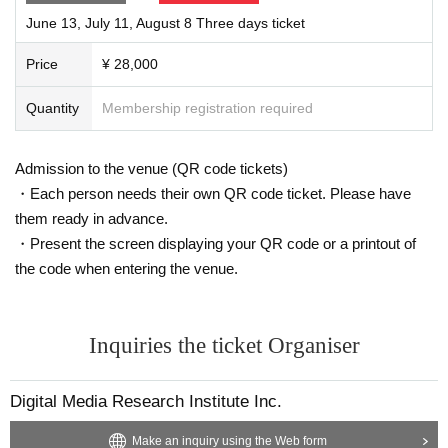
June 13, July 11, August 8 Three days ticket
Price
¥ 28,000
Quantity
Membership registration required
Admission to the venue (QR code tickets)
・Each person needs their own QR code ticket. Please have
them ready in advance.
・Present the screen displaying your QR code or a printout of
the code when entering the venue.
Inquiries the ticket Organiser
Digital Media Research Institute Inc.
Make an inquiry using the Web form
____________
EXERCISE DIRECTIONS: Retype all entries exactly; omit pictures.

ANSWER FOR THIS EXERCISE:
June 13, July 11, August 8 Three days ticket
Price
¥ 28,000
Quantity
Membership registration required
Admission to the venue (QR code tickets)
・Each person needs their own QR code ticket. Please have
them ready in advance.
・Present the screen displaying your QR code or a printout of
the code when entering the venue.
Inquiries the ticket Organiser
Digital Media Research Institute Inc.
Make an inquiry using the Web form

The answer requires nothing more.